BRIEF.
Output exactly the lines below, starting with the line that has "tungsten carbide's hardness" and going on through the line that has "outstanding resistance to", both included, and no other lines.
*** AVAILABLE DATA Section Begins ***
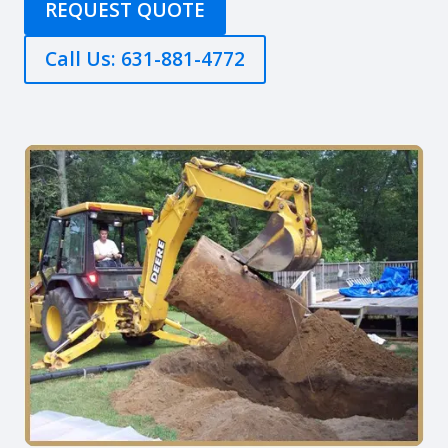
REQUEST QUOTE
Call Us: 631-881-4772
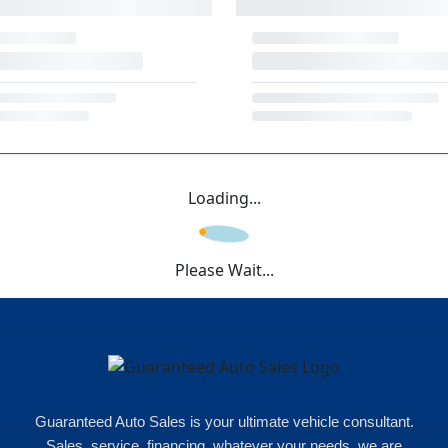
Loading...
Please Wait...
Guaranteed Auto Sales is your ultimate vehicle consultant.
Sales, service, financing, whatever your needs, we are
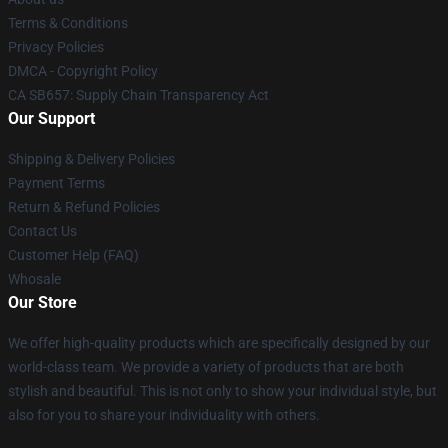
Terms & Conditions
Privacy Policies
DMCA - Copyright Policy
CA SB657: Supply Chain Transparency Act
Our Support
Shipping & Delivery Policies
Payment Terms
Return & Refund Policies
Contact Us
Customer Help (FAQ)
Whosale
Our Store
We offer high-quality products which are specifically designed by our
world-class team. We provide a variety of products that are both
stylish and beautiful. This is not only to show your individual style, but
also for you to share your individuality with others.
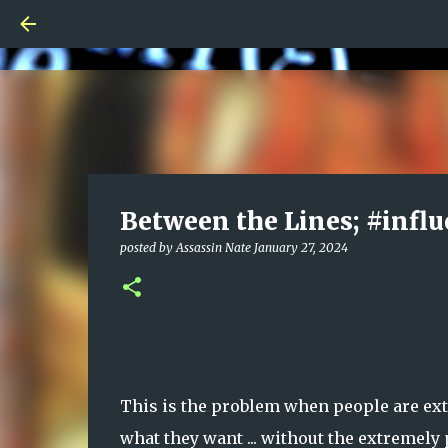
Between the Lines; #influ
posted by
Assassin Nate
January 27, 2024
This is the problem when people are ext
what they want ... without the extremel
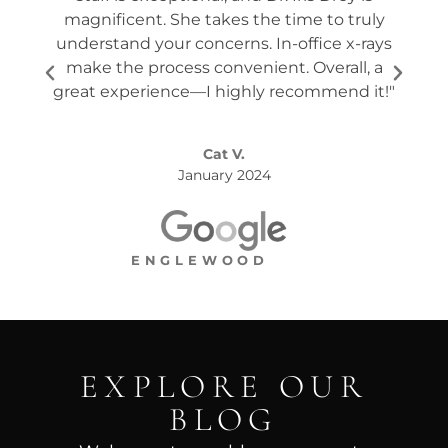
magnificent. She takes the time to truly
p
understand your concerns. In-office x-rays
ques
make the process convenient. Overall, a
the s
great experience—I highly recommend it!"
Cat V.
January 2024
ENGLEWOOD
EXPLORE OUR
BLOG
*** AVAILABLE DATA Section Ends ***
*** AVAILABLE DATA Section Begins ***
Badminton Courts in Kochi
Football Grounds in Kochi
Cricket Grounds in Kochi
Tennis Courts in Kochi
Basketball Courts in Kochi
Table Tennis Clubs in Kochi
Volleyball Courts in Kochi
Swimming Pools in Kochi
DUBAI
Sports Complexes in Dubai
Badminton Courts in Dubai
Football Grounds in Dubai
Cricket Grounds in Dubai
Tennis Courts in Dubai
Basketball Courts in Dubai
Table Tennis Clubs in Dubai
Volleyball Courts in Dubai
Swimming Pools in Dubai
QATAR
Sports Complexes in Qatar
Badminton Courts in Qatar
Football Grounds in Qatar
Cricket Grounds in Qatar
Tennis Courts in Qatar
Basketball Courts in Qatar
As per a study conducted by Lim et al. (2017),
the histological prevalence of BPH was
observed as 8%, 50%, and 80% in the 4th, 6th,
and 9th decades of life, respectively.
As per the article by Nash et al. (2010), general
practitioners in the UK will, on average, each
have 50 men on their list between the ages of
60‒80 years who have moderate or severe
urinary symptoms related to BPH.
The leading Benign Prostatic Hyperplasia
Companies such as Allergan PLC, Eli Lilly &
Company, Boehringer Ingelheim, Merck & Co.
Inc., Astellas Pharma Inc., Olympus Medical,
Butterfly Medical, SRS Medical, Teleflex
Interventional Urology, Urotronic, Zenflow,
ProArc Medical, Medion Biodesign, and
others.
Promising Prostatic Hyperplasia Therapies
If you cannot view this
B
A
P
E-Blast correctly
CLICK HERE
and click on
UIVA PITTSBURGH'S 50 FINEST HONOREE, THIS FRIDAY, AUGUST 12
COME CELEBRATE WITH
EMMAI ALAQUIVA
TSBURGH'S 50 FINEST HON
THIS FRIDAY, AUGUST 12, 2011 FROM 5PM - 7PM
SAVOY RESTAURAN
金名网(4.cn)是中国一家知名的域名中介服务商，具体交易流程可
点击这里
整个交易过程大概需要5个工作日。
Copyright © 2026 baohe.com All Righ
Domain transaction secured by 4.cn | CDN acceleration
*** AVAILABLE DATA Section Ends ***
*** AVAILABLE DATA Section Begins ***
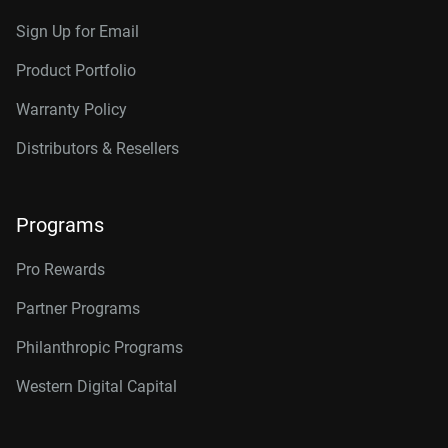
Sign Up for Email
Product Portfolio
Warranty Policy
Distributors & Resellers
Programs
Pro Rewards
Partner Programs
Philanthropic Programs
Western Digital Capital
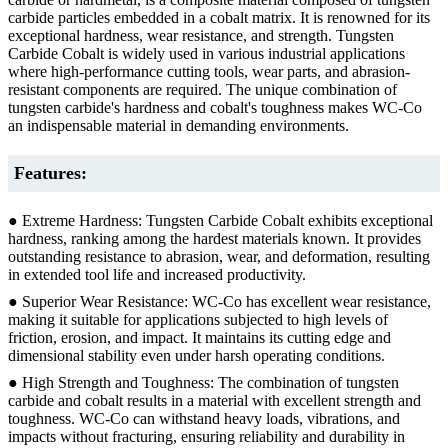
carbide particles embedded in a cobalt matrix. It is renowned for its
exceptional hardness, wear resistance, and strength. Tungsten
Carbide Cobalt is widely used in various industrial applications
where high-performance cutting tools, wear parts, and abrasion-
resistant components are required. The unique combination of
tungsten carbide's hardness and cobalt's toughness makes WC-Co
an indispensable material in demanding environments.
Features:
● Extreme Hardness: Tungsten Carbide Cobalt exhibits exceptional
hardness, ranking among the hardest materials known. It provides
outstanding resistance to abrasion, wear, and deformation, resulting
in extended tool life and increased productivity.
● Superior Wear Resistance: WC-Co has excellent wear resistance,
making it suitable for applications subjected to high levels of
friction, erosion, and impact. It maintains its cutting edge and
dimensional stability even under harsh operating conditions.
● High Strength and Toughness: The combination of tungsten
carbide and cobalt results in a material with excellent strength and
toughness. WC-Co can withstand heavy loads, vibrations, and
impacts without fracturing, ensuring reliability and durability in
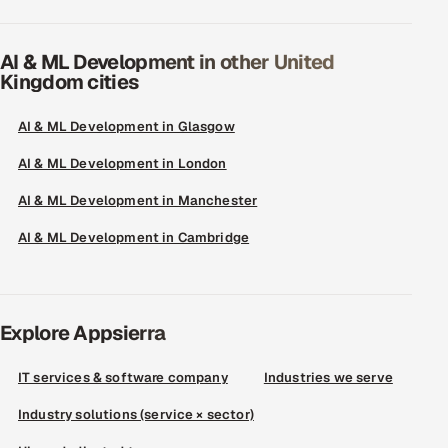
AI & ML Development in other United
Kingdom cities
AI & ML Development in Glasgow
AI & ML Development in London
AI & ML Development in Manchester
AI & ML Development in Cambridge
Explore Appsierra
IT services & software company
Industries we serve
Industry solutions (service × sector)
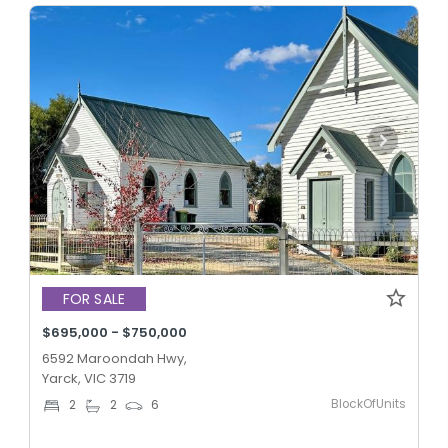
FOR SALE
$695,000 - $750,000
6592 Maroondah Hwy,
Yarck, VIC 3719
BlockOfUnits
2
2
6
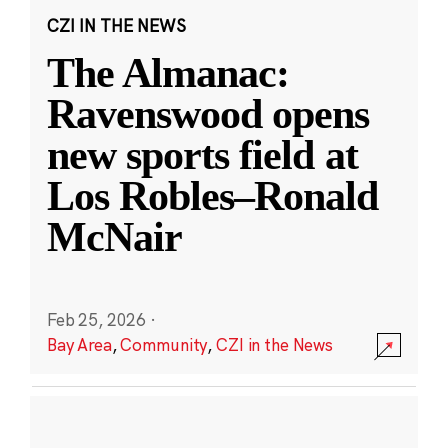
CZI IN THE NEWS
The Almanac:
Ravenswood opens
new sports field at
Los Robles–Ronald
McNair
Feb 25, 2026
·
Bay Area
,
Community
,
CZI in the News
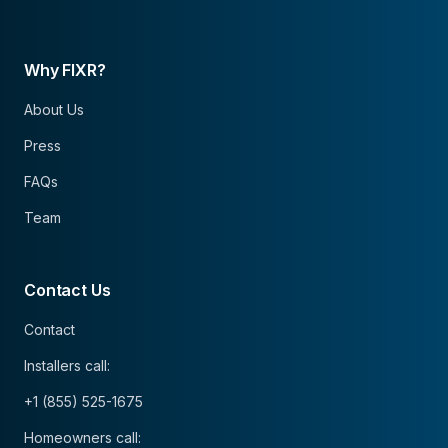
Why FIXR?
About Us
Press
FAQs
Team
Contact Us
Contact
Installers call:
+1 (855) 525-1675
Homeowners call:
*** AVAILABLE DATA Section Ends ***
ANSWER BELOW.
tungsten carbide's hardness and cobalt's toughness makes WC-Co
an indispensable material in demanding environments.
Features:
● Extreme Hardness: Tungsten Carbide Cobalt exhibits exceptional
hardness, ranking among the hardest materials known. It provides
outstanding resistance to abrasion, wear, and deformation, resulting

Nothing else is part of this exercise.